%%

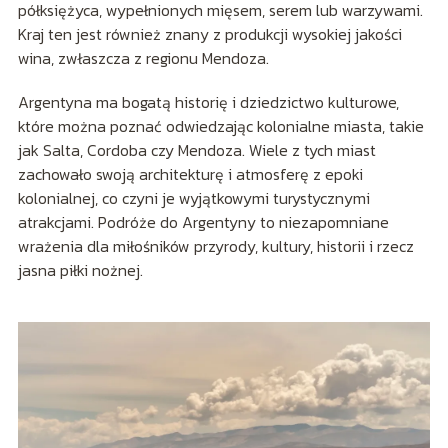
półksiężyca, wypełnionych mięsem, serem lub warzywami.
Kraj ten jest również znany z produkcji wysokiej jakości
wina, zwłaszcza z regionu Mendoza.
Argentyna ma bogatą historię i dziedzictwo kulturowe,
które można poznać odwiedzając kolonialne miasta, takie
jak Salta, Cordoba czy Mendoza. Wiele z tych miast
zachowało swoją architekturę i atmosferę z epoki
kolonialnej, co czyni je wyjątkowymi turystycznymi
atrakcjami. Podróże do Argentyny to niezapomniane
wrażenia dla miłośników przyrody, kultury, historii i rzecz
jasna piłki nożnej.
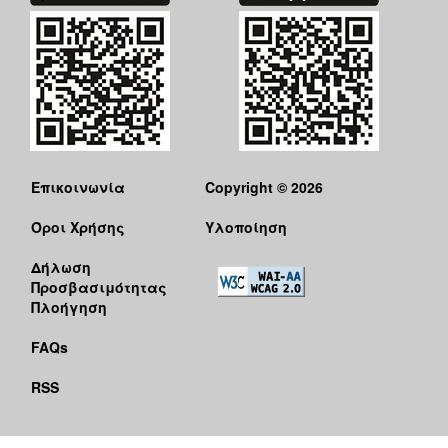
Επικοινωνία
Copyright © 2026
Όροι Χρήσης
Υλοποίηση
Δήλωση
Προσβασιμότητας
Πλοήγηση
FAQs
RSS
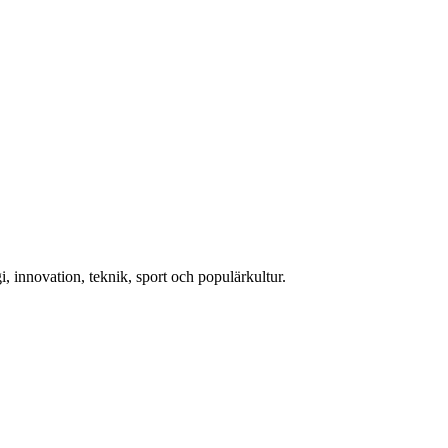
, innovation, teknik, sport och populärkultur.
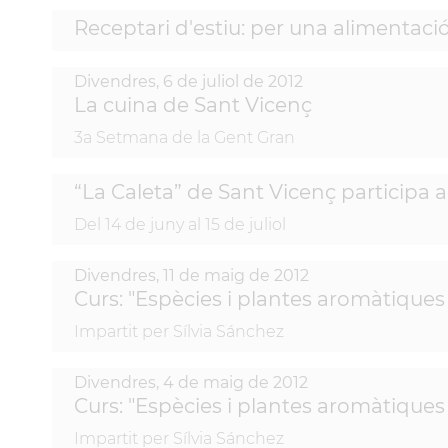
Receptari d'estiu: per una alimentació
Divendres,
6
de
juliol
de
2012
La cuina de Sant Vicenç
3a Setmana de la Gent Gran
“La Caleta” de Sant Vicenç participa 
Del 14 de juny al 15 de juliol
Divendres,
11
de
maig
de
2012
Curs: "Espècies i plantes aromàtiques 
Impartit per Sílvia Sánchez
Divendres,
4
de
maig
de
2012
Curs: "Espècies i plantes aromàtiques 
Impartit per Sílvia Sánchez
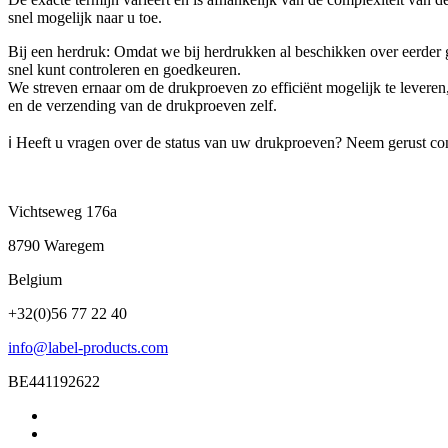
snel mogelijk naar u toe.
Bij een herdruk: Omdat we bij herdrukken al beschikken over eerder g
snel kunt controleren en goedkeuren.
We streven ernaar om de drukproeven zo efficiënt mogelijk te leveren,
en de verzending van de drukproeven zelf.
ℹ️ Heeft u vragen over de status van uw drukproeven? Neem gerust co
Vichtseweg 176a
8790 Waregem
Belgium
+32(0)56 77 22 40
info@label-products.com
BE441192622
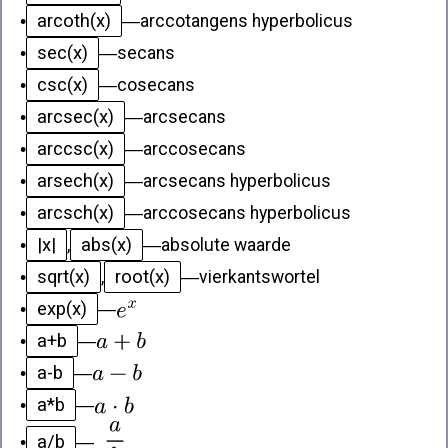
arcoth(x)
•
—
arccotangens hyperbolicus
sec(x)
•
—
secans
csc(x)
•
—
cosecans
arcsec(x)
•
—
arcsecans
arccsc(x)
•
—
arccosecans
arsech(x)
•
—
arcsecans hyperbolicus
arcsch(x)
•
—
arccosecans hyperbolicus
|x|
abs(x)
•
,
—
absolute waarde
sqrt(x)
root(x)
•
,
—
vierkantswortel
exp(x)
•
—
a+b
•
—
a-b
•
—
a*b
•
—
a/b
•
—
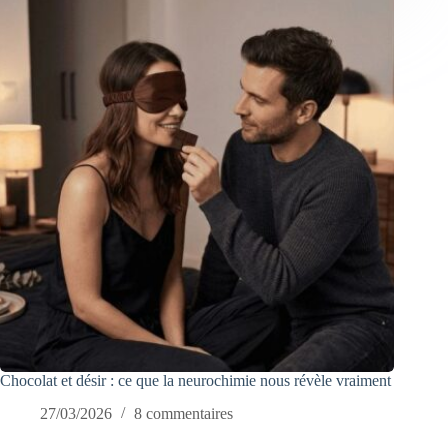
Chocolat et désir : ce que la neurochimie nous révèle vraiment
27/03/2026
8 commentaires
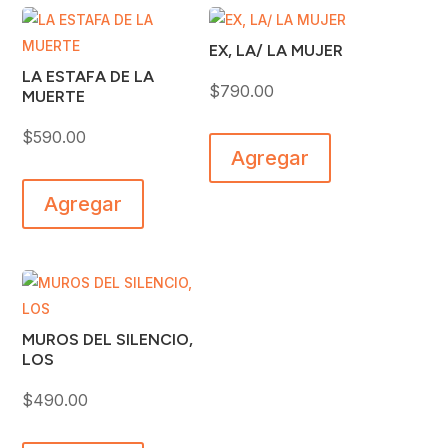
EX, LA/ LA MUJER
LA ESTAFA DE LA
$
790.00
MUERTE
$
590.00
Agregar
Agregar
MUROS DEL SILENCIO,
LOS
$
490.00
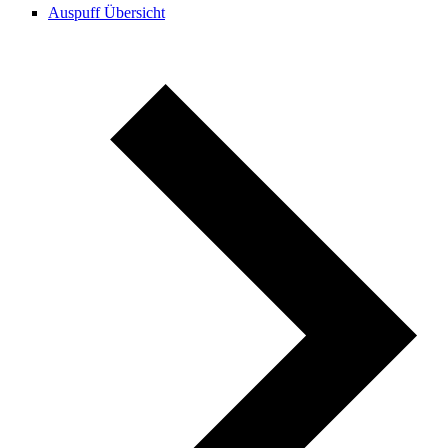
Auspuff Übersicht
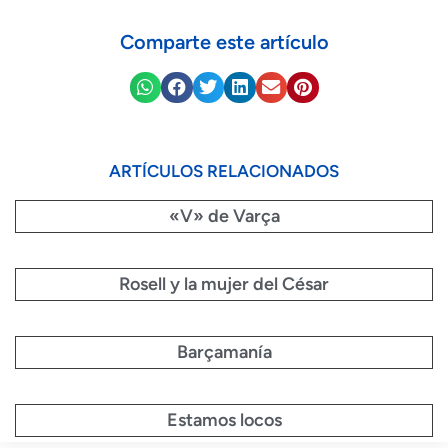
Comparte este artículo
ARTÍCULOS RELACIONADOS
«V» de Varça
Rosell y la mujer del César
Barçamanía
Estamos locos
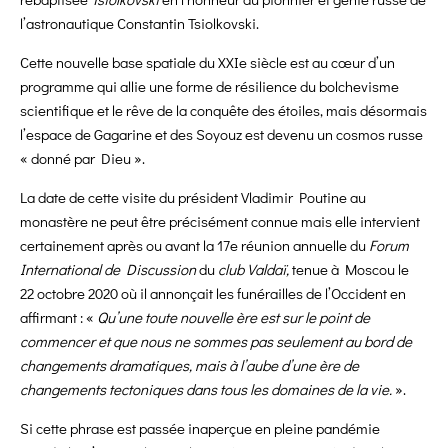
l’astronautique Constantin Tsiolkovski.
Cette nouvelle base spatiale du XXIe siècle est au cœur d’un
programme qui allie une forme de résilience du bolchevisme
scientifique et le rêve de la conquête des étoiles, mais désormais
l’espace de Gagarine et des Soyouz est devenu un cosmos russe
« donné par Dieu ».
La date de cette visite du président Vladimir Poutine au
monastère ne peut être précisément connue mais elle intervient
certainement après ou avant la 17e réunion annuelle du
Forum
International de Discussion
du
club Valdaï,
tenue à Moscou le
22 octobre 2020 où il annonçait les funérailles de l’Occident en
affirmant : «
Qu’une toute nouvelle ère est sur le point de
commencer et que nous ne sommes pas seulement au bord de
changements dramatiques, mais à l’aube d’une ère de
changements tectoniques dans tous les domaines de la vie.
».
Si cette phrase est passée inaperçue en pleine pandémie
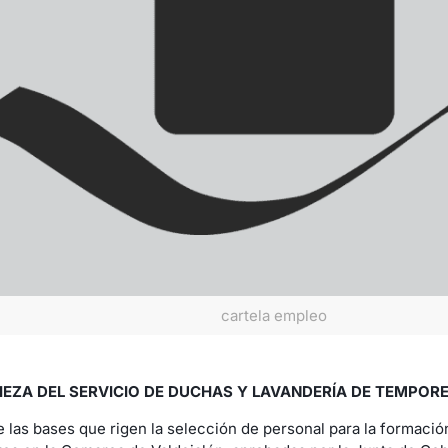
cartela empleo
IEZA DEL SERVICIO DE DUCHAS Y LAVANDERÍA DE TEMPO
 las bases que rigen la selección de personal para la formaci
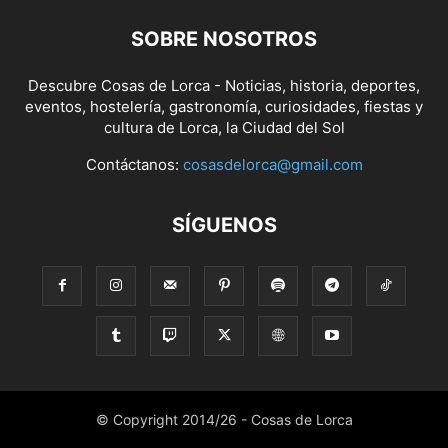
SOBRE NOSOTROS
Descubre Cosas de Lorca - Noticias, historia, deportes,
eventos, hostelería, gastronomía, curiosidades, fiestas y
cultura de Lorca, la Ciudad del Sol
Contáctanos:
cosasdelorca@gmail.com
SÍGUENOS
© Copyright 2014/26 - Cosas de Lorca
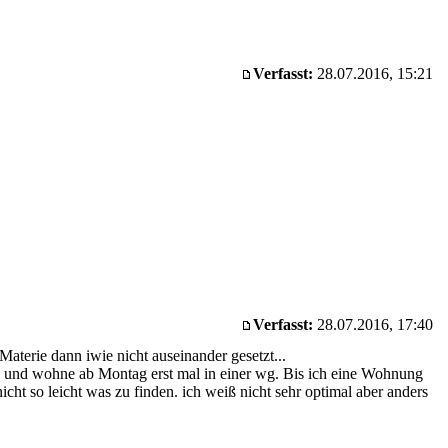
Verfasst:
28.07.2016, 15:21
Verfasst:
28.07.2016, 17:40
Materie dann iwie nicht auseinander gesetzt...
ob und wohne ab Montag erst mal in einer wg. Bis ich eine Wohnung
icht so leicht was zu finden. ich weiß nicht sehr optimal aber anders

%%

▶ Aim of the task
Images should not appear in the copy; retype the listing above exactly.

▶ Written answer
półksiężyca, wypełnionych mięsem, serem lub warzywami.
Kraj ten jest również znany z produkcji wysokiej jakości
wina, zwłaszcza z regionu Mendoza.
Argentyna ma bogatą historię i dziedzictwo kulturowe,
które można poznać odwiedzając kolonialne miasta, takie
jak Salta, Cordoba czy Mendoza. Wiele z tych miast
zachowało swoją architekturę i atmosferę z epoki
kolonialnej, co czyni je wyjątkowymi turystycznymi
atrakcjami. Podróże do Argentyny to niezapomniane
wrażenia dla miłośników przyrody, kultury, historii i rzecz
jasna piłki nożnej.
Επικοινωνία
Copyright © 2026
Όροι Χρήσης
Υλοποίηση
Δήλωση
Προσβασιμότητας
Πλοήγηση
FAQs
RSS
, innovation, teknik, sport och populärkultur.
Receptari d'estiu: per una alimentació
Divendres,
6
de
juliol
de
2012
La cuina de Sant Vicenç
3a Setmana de la Gent Gran
“La Caleta” de Sant Vicenç participa 
Del 14 de juny al 15 de juliol
Divendres,
11
de
maig
de
2012
Curs: "Espècies i plantes aromàtiques 
Impartit per Sílvia Sánchez
Divendres,
4
de
maig
de
2012
Curs: "Espècies i plantes aromàtiques 
Impartit per Sílvia Sánchez
snel mogelijk naar u toe.
Bij een herdruk: Omdat we bij herdrukken al beschikken over eerder g
snel kunt controleren en goedkeuren.
We streven ernaar om de drukproeven zo efficiënt mogelijk te leveren,
en de verzending van de drukproeven zelf.
ℹ️ Heeft u vragen over de status van uw drukproeven? Neem gerust co
Vichtseweg 176a
8790 Waregem
Belgium
+32(0)56 77 22 40
info@label-products.com
BE441192622
arcoth(x)
•
—
arccotangens hyperbolicus
sec(x)
•
—
secans
csc(x)
•
—
cosecans
arcsec(x)
•
—
arcsecans
arccsc(x)
•
—
arccosecans
arsech(x)
•
—
arcsecans hyperbolicus
arcsch(x)
•
—
arccosecans hyperbolicus
|x|
abs(x)
•
,
—
absolute waarde
sqrt(x)
root(x)
•
,
—
vierkantswortel
exp(x)
•
—
a+b
•
—
a-b
•
—
a*b
•
—
a/b
•
—
Chocolat et désir : ce que la neurochimie nous révèle vraiment
27/03/2026
8 commentaires
EX, LA/ LA MUJER
LA ESTAFA DE LA
$
790.00
MUERTE
$
590.00
Agregar
Agregar
MUROS DEL SILENCIO,
LOS
$
490.00
Auspuff Übersicht
Comparte este artículo
ARTÍCULOS RELACIONADOS
«V» de Varça
Rosell y la mujer del César
Barçamanía
Estamos locos
l’astronautique Constantin Tsiolkovski.
Cette nouvelle base spatiale du XXIe siècle est au cœur d’un
programme qui allie une forme de résilience du bolchevisme
scientifique et le rêve de la conquête des étoiles, mais désormais
l’espace de Gagarine et des Soyouz est devenu un cosmos russe
« donné par Dieu ».
La date de cette visite du président Vladimir Poutine au
monastère ne peut être précisément connue mais elle intervient
certainement après ou avant la 17e réunion annuelle du
Forum
International de Discussion
du
club Valdaï,
tenue à Moscou le
22 octobre 2020 où il annonçait les funérailles de l’Occident en
affirmant : «
Qu’une toute nouvelle ère est sur le point de
commencer et que nous ne sommes pas seulement au bord de
changements dramatiques, mais à l’aube d’une ère de
changements tectoniques dans tous les domaines de la vie.
».
Si cette phrase est passée inaperçue en pleine pandémie
cartela empleo
IEZA DEL SERVICIO DE DUCHAS Y LAVANDERÍA DE TEMPO
 las bases que rigen la selección de personal para la formaci
SOBRE NOSOTROS
Descubre Cosas de Lorca - Noticias, historia, deportes,
eventos, hostelería, gastronomía, curiosidades, fiestas y
cultura de Lorca, la Ciudad del Sol
Contáctanos:
cosasdelorca@gmail.com
SÍGUENOS
© Copyright 2014/26 - Cosas de Lorca
Verfasst:
28.07.2016, 15:21
Verfasst:
28.07.2016, 17:40
Materie dann iwie nicht auseinander gesetzt...
ob und wohne ab Montag erst mal in einer wg. Bis ich eine Wohnung
icht so leicht was zu finden. ich weiß nicht sehr optimal aber anders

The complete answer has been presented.